** Material supplied follows **

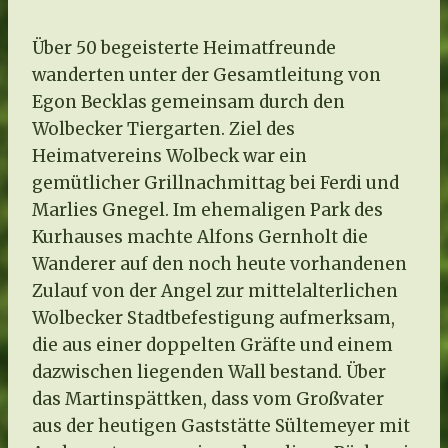
Über 50 begeisterte Heimatfreunde
wanderten unter der Gesamtleitung von
Egon Becklas gemeinsam durch den
Wolbecker Tiergarten. Ziel des
Heimatvereins Wolbeck war ein
gemütlicher Grillnachmittag bei Ferdi und
Marlies Gnegel. Im ehemaligen Park des
Kurhauses machte Alfons Gernholt die
Wanderer auf den noch heute vorhandenen
Zulauf von der Angel zur mittelalterlichen
Wolbecker Stadtbefestigung aufmerksam,
die aus einer doppelten Gräfte und einem
dazwischen liegenden Wall bestand. Über
das Martinspättken, dass vom Großvater
aus der heutigen Gaststätte Sültemeyer mit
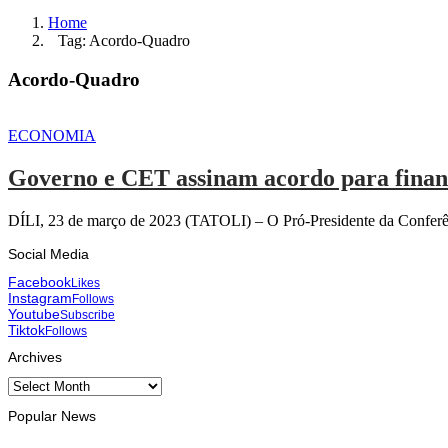
Home
Tag: Acordo-Quadro
Acordo-Quadro
ECONOMIA
Governo e CET assinam acordo para financ
DÍLI, 23 de março de 2023 (TATOLI) – O Pró-Presidente da Conferên
Social Media
Facebook
Likes
Instagram
Follows
Youtube
Subscribe
Tiktok
Follows
Archives
Archives
Popular News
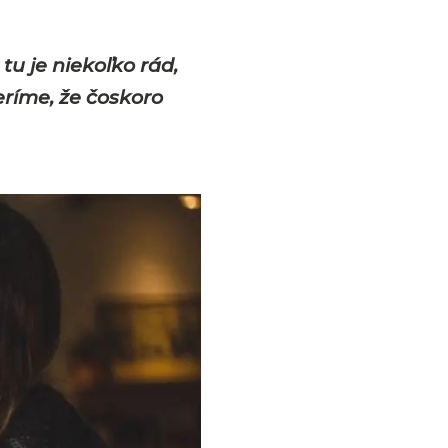
u je niekoľko rád,
eríme, že čoskoro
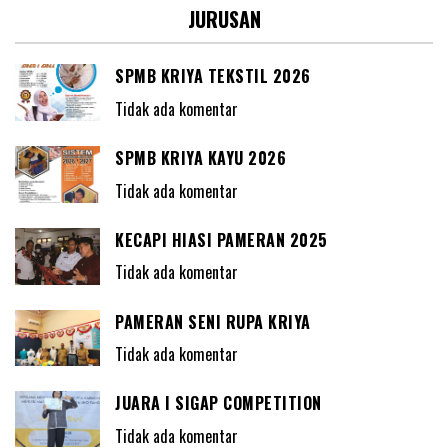
JURUSAN
SPMB KRIYA TEKSTIL 2026
Tidak ada komentar
SPMB KRIYA KAYU 2026
Tidak ada komentar
KECAPI HIASI PAMERAN 2025
Tidak ada komentar
PAMERAN SENI RUPA KRIYA
Tidak ada komentar
JUARA I SIGAP COMPETITION
Tidak ada komentar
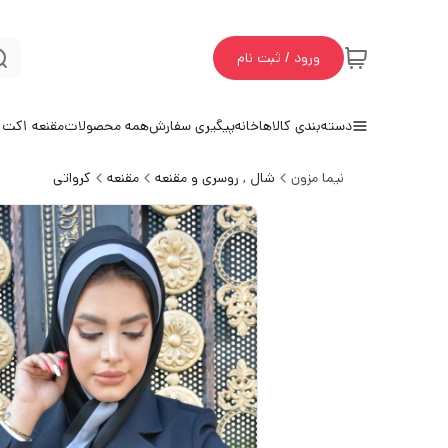
ورود / ثبت نام
دسته‌بندی کالاها
خانه
پیگیری سفارش
همه محصولات
مقنعه 1
کت و
نیما مزون
شال , روسری و مقنعه
مقنعه
کرواتی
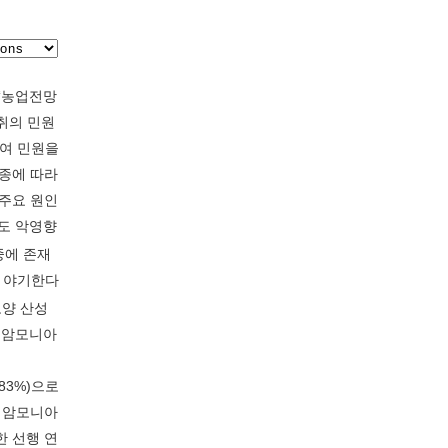
‘농업전망
악취의 민원
하여 민원을
축종에 따라
 주요 원인
도 악영향
 중에 존재
을 야기한다
토양 산성
의 암모니아
(83%)으로
는 암모니아
한 선행 연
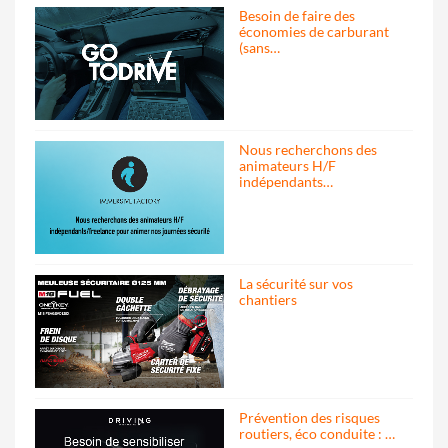
Besoin de faire des
économies de carburant
(sans…
Nous recherchons des
animateurs H/F
indépendants…
La sécurité sur vos
chantiers
Prévention des risques
routiers, éco conduite : …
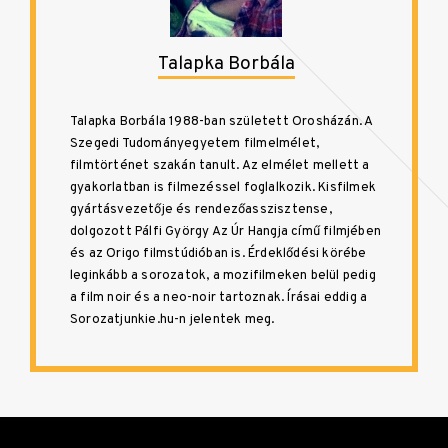
Talapka Borbála
Talapka Borbála 1988-ban született Orosházán. A
Szegedi Tudományegyetem filmelmélet,
filmtörténet szakán tanult. Az elmélet mellett a
gyakorlatban is filmezéssel foglalkozik. Kisfilmek
gyártásvezetője és rendezőasszisztense,
dolgozott Pálfi György Az Úr Hangja című filmjében
és az Origo filmstúdióban is. Érdeklődési körébe
leginkább a sorozatok, a mozifilmeken belül pedig
a film noir és a neo-noir tartoznak. Írásai eddig a
Sorozatjunkie.hu-n jelentek meg.
Bejegyzés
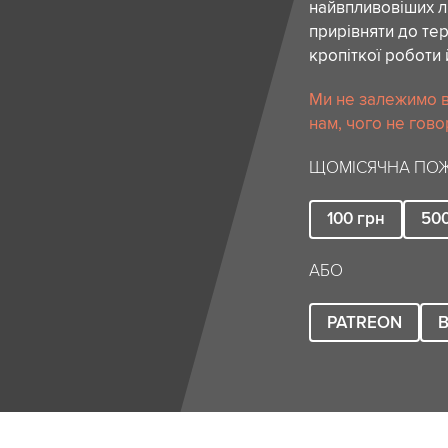
найвпливовіших лю
прирівняти до тер
кропіткої роботи 
Ми не залежимо в
нам, чого не гово
ЩОМІСЯЧНА ПОЖ
100
грн
50
АБО
PATREON
B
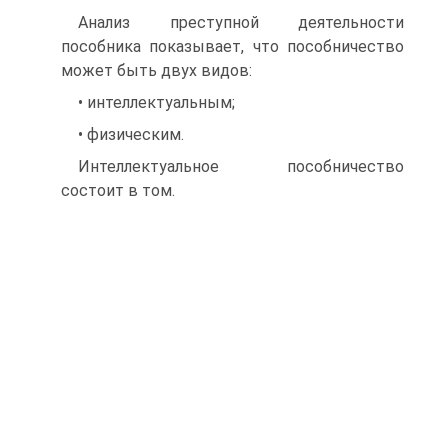
Анализ преступной деятельности
пособника показывает, что пособничество
может быть двух видов:
• интеллектуальным;
• физическим.
Интеллектуальное пособничество
состоит в том.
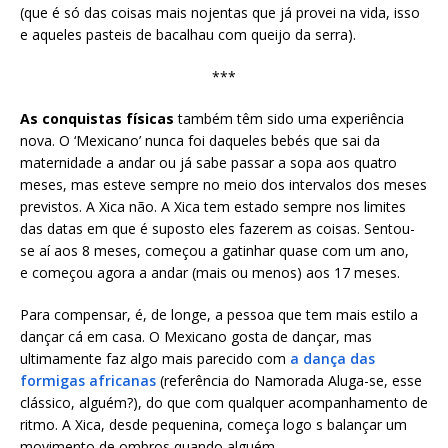
(que é só das coisas mais nojentas que já provei na vida, isso
e aqueles pasteis de bacalhau com queijo da serra).
***
As conquistas físicas
também têm sido uma experiência
nova. O ‘Mexicano’ nunca foi daqueles bebés que sai da
maternidade a andar ou já sabe passar a sopa aos quatro
meses, mas esteve sempre no meio dos intervalos dos meses
previstos. A Xica não. A Xica tem estado sempre nos limites
das datas em que é suposto eles fazerem as coisas. Sentou-
se aí aos 8 meses, começou a gatinhar quase com um ano,
e começou agora a andar (mais ou menos) aos 17 meses.
Para compensar, é, de longe, a pessoa que tem mais estilo a
dançar cá em casa. O Mexicano gosta de dançar, mas
ultimamente faz algo mais parecido com
a dança das
formigas africanas
(referência do Namorada Aluga-se, esse
clássico, alguém?), do que com qualquer acompanhamento de
ritmo. A Xica, desde pequenina, começa logo s balançar um
movimento de ombros quando alguém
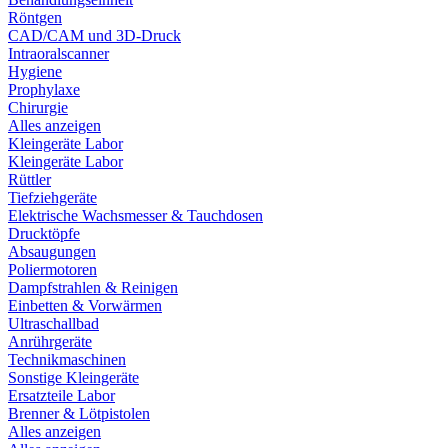
Röntgen
CAD/CAM und 3D-Druck
Intraoralscanner
Hygiene
Prophylaxe
Chirurgie
Alles anzeigen
Kleingeräte Labor
Kleingeräte Labor
Rüttler
Tiefziehgeräte
Elektrische Wachsmesser & Tauchdosen
Drucktöpfe
Absaugungen
Poliermotoren
Dampfstrahlen & Reinigen
Einbetten & Vorwärmen
Ultraschallbad
Anrührgeräte
Technikmaschinen
Sonstige Kleingeräte
Ersatzteile Labor
Brenner & Lötpistolen
Alles anzeigen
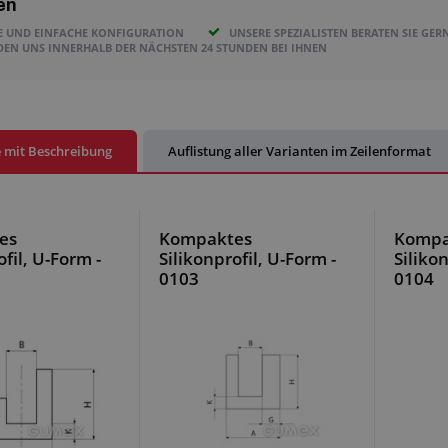
en
E UND EINFACHE KONFIGURATION
UNSERE SPEZIALISTEN BERATEN SIE GER
DEN UNS INNERHALB DER NÄCHSTEN 24 STUNDEN BEI IHNEN
e mit Beschreibung
Auflistung aller Varianten im Zeilenformat
es
Kompaktes
Kompa
ofil, U-Form -
Silikonprofil, U-Form -
Silikon
0103
0104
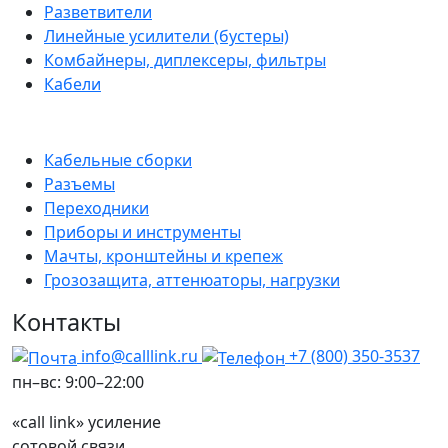
Разветвители
Линейные усилители (бустеры)
Комбайнеры, диплексеры, фильтры
Кабели
Кабельные сборки
Разъемы
Переходники
Приборы и инструменты
Мачты, кронштейны и крепеж
Грозозащита, аттенюаторы, нагрузки
Контакты
info@calllink.ru
+7 (800) 350-3537
пн–вс: 9:00–22:00
«call link» усиление
сотовой связи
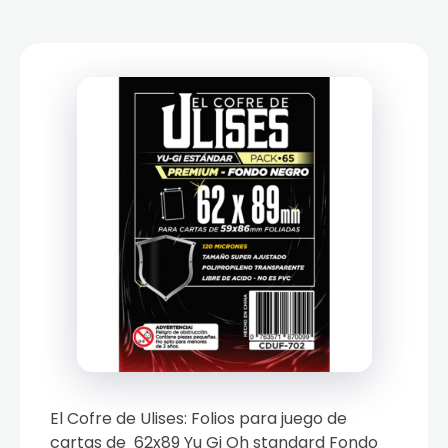
El Cofre de Ulises: Folios para juego de
cartas de 62x89 Yu Gi Oh standard Fondo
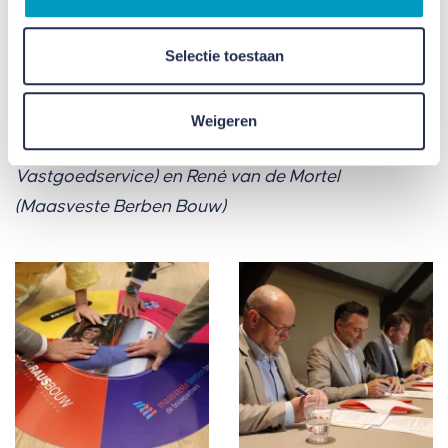
Selectie toestaan
V.l.n.r. René Vanhommerig (GrausBouw), Janine
Weigeren
Godderij (ZOwonen), Marco Tax (Smeets
Vastgoedservice) en René van de Mortel
(Maasveste Berben Bouw)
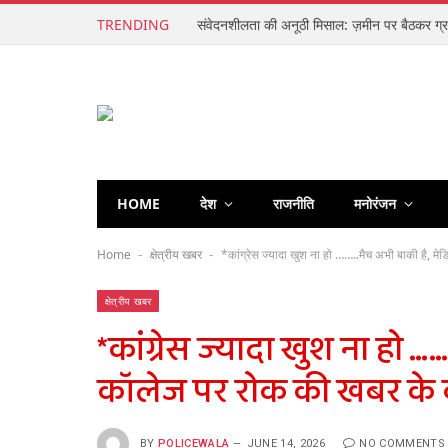
TRENDING
HOME
देश
राजनीति
मनोरंजन
Home
क्षेत्रीय खबर
*कांग्रेस ज्यादा खुश ना हो ……..मैच अभी बाकी है, म
-
-
क्षेत्रीय खबर
*कांग्रेस ज्यादा खुश ना हो 
कॉलेज पर रोक की खबर के बाद
BY
POLICEWALA
JUNE 14, 2026
NO COMMENTS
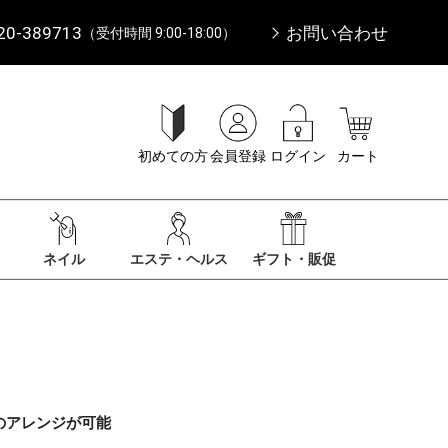
20-389713
お問い合わせ
（受付時間 9:00-18:00）
初めての方
会員登録
ログイン
カート
ネイル
エステ・ヘルス
ギフト・販促
のアレンジが可能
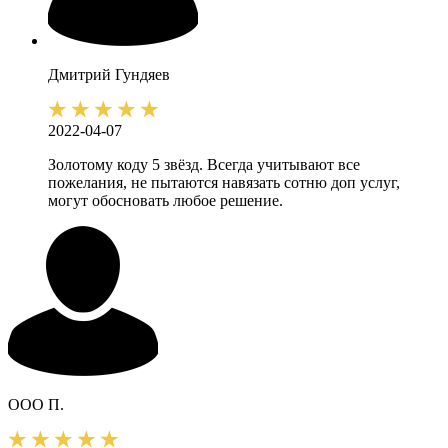
Дмитрий
Гундяев
2022-04-07
Золотому коду 5 звёзд. Всегда учитывают все
пожелания, не пытаются навязать сотню доп услуг,
могут обосновать любое решение.
ООО П.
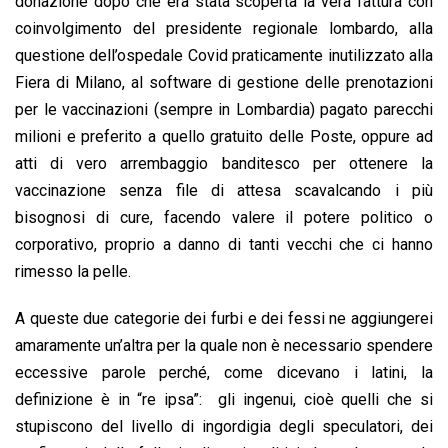
donazione dopo che era stata scoperta la vera fattura con
coinvolgimento del presidente regionale lombardo, alla
questione dell’ospedale Covid praticamente inutilizzato alla
Fiera di Milano, al software di gestione delle prenotazioni
per le vaccinazioni (sempre in Lombardia) pagato parecchi
milioni e preferito a quello gratuito delle Poste, oppure ad
atti di vero arrembaggio banditesco per ottenere la
vaccinazione senza file di attesa scavalcando i più
bisognosi di cure, facendo valere il potere politico o
corporativo, proprio a danno di tanti vecchi che ci hanno
rimesso la pelle.
A queste due categorie dei furbi e dei fessi ne aggiungerei
amaramente un’altra per la quale non è necessario spendere
eccessive parole perché, come dicevano i latini, la
definizione è in “re ipsa”: gli ingenui, cioè quelli che si
stupiscono del livello di ingordigia degli speculatori, dei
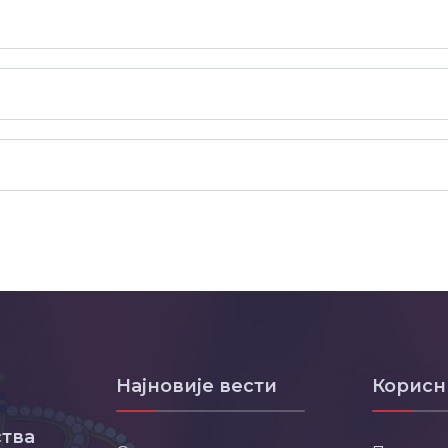
Најновије вести
Корисн
тва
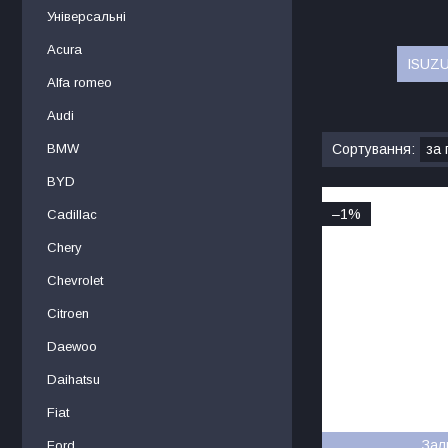
Універсальні
Acura
ISUZU
Alfa romeo
Audi
BMW
BYD
–1%
Cadillac
Chery
Chevrolet
Citroen
Daewoo
Daihatsu
Fiat
Зал
Ford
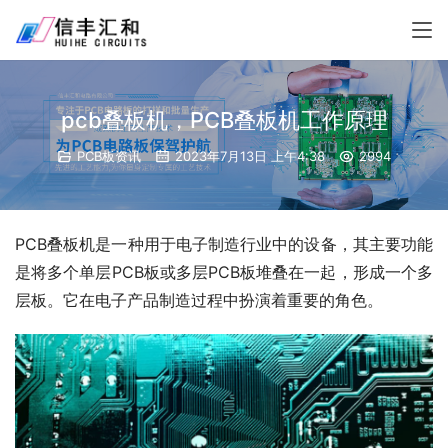
pcb叠板机，PCB叠板机工作原理
PCB板资讯
2023年7月13日 上午4:38
2994
PCB叠板机是一种用于电子制造行业中的设备，其主要功能
是将多个单层PCB板或多层PCB板堆叠在一起，形成一个多
层板。它在电子产品制造过程中扮演着重要的角色。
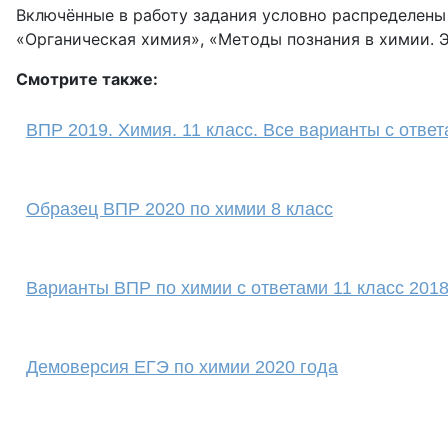
Включённые в работу задания условно распределены
«Органическая химия», «Методы познания в химии. 
Смотрите также:
ВПР 2019. Химия. 11 класс. Все варианты с отве
Образец ВПР 2020 по химии 8 класс
Варианты ВПР по химии с ответами 11 класс 2018
Демоверсия ЕГЭ по химии 2020 года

** End of Material supplied **

▸ Task details:
Begin with the first line of the entries above and write out each line exactly, ending with the line containing "Zulauf von der Angel zur mittelalterlichen". Leave out pictures.

▸ Exercise answer:
Über 50 begeisterte Heimatfreunde
wanderten unter der Gesamtleitung von
Egon Becklas gemeinsam durch den
Wolbecker Tiergarten. Ziel des
Heimatvereins Wolbeck war ein
gemütlicher Grillnachmittag bei Ferdi und
Marlies Gnegel. Im ehemaligen Park des
Kurhauses machte Alfons Gernholt die
Wanderer auf den noch heute vorhandenen
Zulauf von der Angel zur mittelalterlichen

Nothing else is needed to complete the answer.